Welcome to CyberIntelMag’s weekly roundup! A place where you can find the most important stories in the cybersecurity world from the past week.
The Good News
This week’s good news includes VMware fixing the vCenter server vulnerability, AWS fixing authentication vulnerabilities in Kubernetes, Microsoft addressing the 0-day vulnerability, Microsoft fixing several Azure Site Recovery vulnerabilities, Adobe issuing security fixes for multiple products, and much more.
- VMware released a fix for one of the impacted versions of vCenter Server.
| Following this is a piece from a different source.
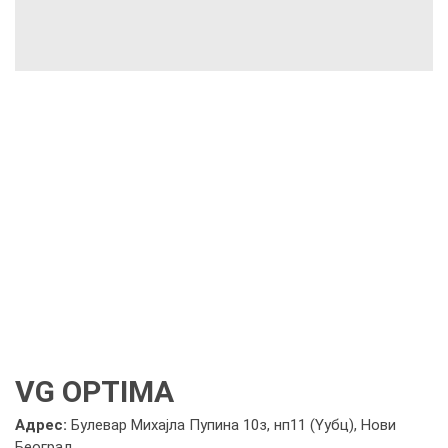
VG OPTIMA
Адрес:
Булевар Михајла Пупина 10з, нп11 (Yубц), Нови
Београд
It happened eight months after a high-severity privilege escalation bug in the IWA (Integrated Windows Authentication) system was revealed.
- Three authentication flaws that might have allowed an attacker to elevate privileges within a Kubernetes cluster were resolved by AWS (Amazon Web Services).
- Microsoft issued its monthly set of Patch Tuesday fixes to tackle 84 new security issues spanning various product categories. The patches also address a zero-day flaw already actively exploited in the wild.
- Microsoft patched 32 flaws in the Azure Site Recovery suite that may have given attackers access to code execution or escalated privileges.
- Adobe published security patches for its products such as Acrobat and Reader, RoboHelp, Photoshop, and Character & Animator. These products’ unpatched versions include flaws that might provide an attacker access to vulnerable systems.
The Bad News
This week’s bad news includes Mangatoon data breach exposing the information of 23 million accounts, Bandai Namco being hit by a ransomware attack, Honda accepting that hackers can have access to its cars, new versions of the ChromeLoader browser hijacking malware being uncovered, Luna Moth data extortion gang stealing sensitive information from businesses, Indian students being targeted by Pakistani hackers, password recovery too infecting industrial systems, and much more.
- A hacker exposed information from 23 million user accounts on the comic reading website Mangatoon by accessing a misconfigured Elasticsearch database.
- Social media phishing scams are aggressively employing scare tactics and false claims of account abuse to force victims into providing their login information. Malwarebytes Labs found two phishing schemes that preyed on Discord and Twitter.
- The developer of Dark Souls, Elden Ring, and Soulcalibur, Bandai Namco, has apparently been targeted by a ransomware attack. Malware tracker vx-underground, also known as BlackCat, first reported the incident.
- Honda has admitted that leveraging a remote keyless entry technology could lead hackers to start some Honda vehicles’ engines and unlock their doors.
- Cybersecurity researchers found that the information-stealing malware known as ChromeLoader has undergone several modifications. They revealed how quickly its feature set has evolved.
- A new Android malware family, Autolycos, was downloaded by more than 3,000,000 people from the Google Play Store that discreetly subscribes users to premium services.
- A new data extortion gang, Luna Moth, has been using fake subscription systems to get into the organizations’ systems and steal sensitive information. The group has threatened to reveal the files to the public unless the victims pay a ransom.
- A new continuing phishing attack targeting students at numerous educational institutions in India since December 2021 has been attributed to the Pakistan-based advanced persistent threat (APT) organization Transparent Tribe.
- Several pieces of personal information, including official identity papers and images, are being attempted to be stolen from victims by a recently found phishing kit that targets PayPal customers.
- The record-breaking distributed denial-of-service (DDoS) attacks handled by Cloudflare last month (June) were caused by a new botnet called Mantis. After this, it is referred to as “the most powerful botnet to date.”
- Since September 2021, ransomware has been created and used in cyberattacks against small and medium enterprises by a new threat cluster (H0lyGh0st) with North Korean origins.
- A threat actor is compromising industrial control systems (ICS) to build a botnet using the password “cracking” software for programmable logic controllers (PLCs).
- Security experts discovered a large-scale operation that searched over 1.6 million WordPress websites for the existence of a faulty plugin that permits file uploads without authentication.